In the cohort of PACE-PAD with RNA sequencing data available, each participant was assigned a hyperreactivity score (PRESS) using the predicted probability of the ensemble model. During a median follow-up of 18 months, we investigated whether PRESS was associated with a composite of death, MI, stroke, and major amputation. Cumulative event rates were estimated using Kaplan-Meier curves stratified by groups and were compared using the log-rank test.

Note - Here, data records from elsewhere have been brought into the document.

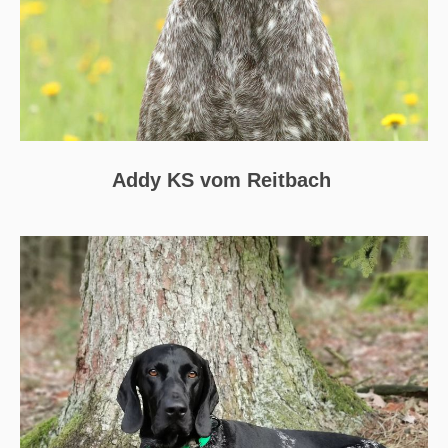
Addy KS vom Reitbach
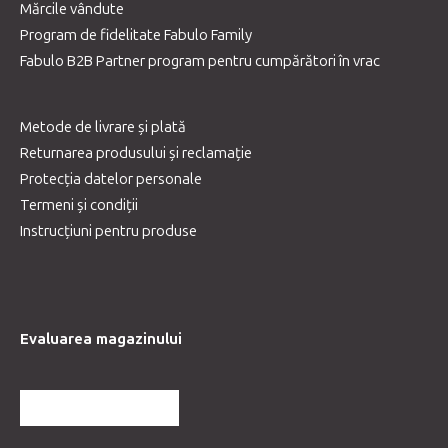
Mărcile vândute
Program de fidelitate Fabulo Family
Fabulo B2B Partner program pentru cumpărători în vrac
Metode de livrare și plată
Returnarea produsului și reclamație
Protecția datelor personale
Termeni și condiții
Instrucțiuni pentru produse
Evaluarea magazinului
MAI MULTE RECENZII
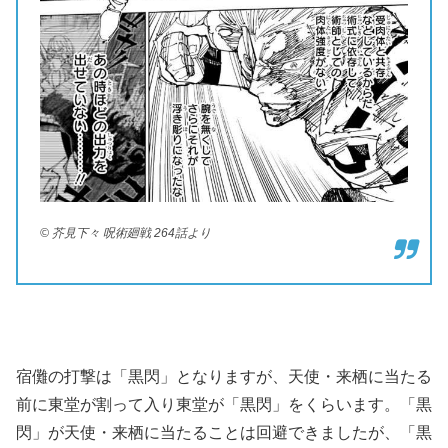
© 芥見下々 呪術廻戦 264話より
宿儺の打撃は「黒閃」となりますが、天使・来栖に当たる
前に東堂が割って入り東堂が「黒閃」をくらいます。「黒
閃」が天使・来栖に当たることは回避できましたが、「黒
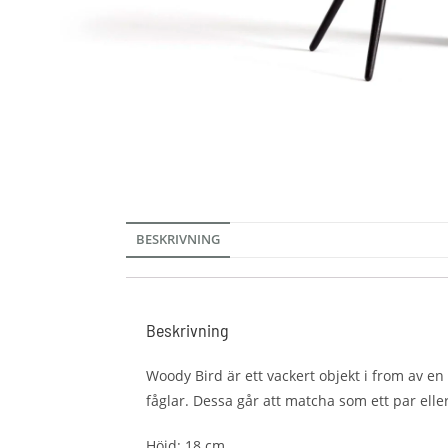
BESKRIVNING
Beskrivning
Woody Bird är ett vackert objekt i from av en
fåglar. Dessa går att matcha som ett par elle
Höjd: 18 cm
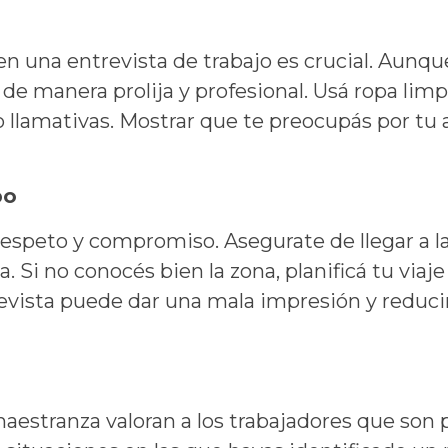
en una entrevista de trabajo es crucial. Aunqu
e manera prolija y profesional. Usá ropa limp
llamativas. Mostrar que te preocupás por tu a
po
espeto y compromiso. Asegurate de llegar a la
 Si no conocés bien la zona, planificá tu viaje
revista puede dar una mala impresión y reducir
estranza valoran a los trabajadores que son pr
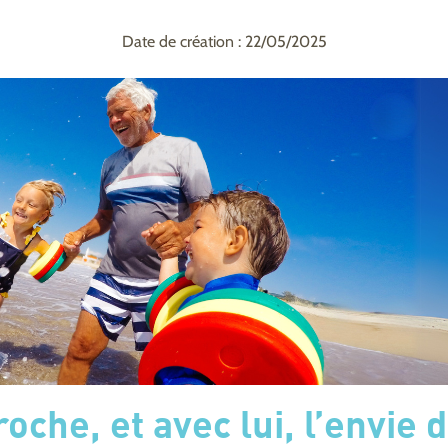
Date de création : 22/05/2025
oche, et avec lui, l’envie 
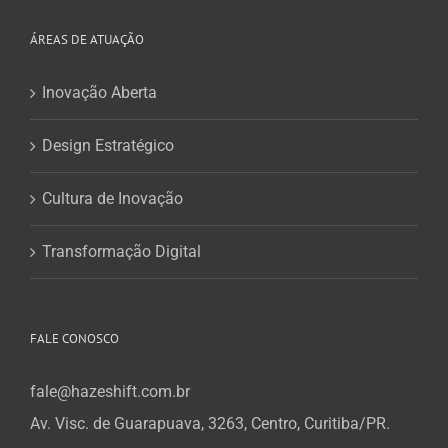
ÁREAS DE ATUAÇÃO
Inovação Aberta
Design Estratégico
Cultura de Inovação
Transformação Digital
FALE CONOSCO
fale@hazeshift.com.br
Av. Visc. de Guarapuava, 3263, Centro, Curitiba/PR.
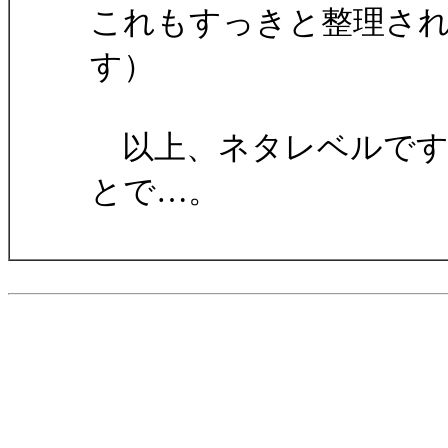
これもすっきと整理さ
す）
以上、ネタレベルです
とで…。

Cox proportional hazards regression analyses were performed to investigate the association of PRESS with outcomes in both univariable and multivariable analyses adjusting for demographics and CV risk factors, including age, sex, race/ethnicity, BMI, diabetes, carotid artery disease, prior stroke, and critical limb ischemia.

Statistical analysis was performed with Rstudio, version 4.0.3. A 2-sided value of P < 0.05 was considered statistically significant. Machine learning training and validation were performed in Python, version 3.10.6.

Reporting summary

Further information on research design is available in the Nature Portfolio Reporting Summary linked to this article.